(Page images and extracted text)
..........

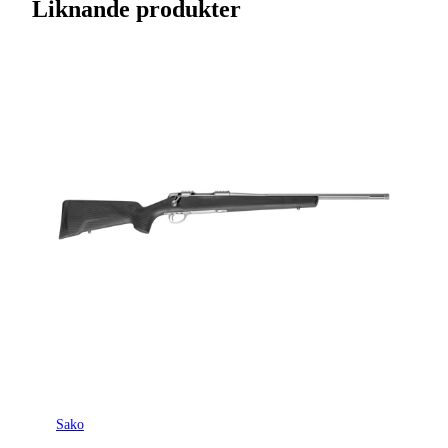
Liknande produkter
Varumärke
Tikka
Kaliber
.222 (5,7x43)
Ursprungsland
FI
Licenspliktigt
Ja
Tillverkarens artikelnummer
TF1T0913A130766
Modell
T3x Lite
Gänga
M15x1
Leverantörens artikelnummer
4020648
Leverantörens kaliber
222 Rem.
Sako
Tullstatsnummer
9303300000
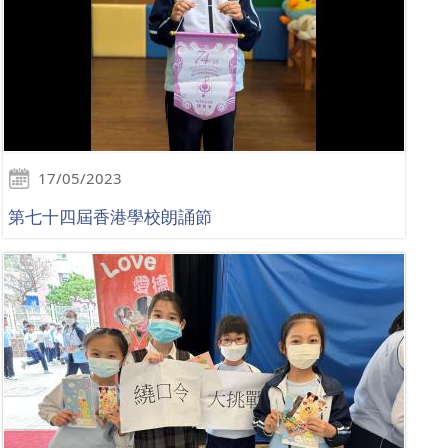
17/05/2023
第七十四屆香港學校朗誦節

..........

§ **Task statement**
Please repeat every record exactly, leaving the pictures out.

§ **Answer for the task**
Liknande produkter
Varumärke
Tikka
Kaliber
.222 (5,7x43)
Ursprungsland
FI
Licenspliktigt
Ja
Tillverkarens artikelnummer
TF1T0913A130766
Modell
T3x Lite
Gänga
M15x1
Leverantörens artikelnummer
4020648
Leverantörens kaliber
222 Rem.
Sako
Tullstatsnummer
9303300000
17/05/2023
第七十四屆香港學校朗誦節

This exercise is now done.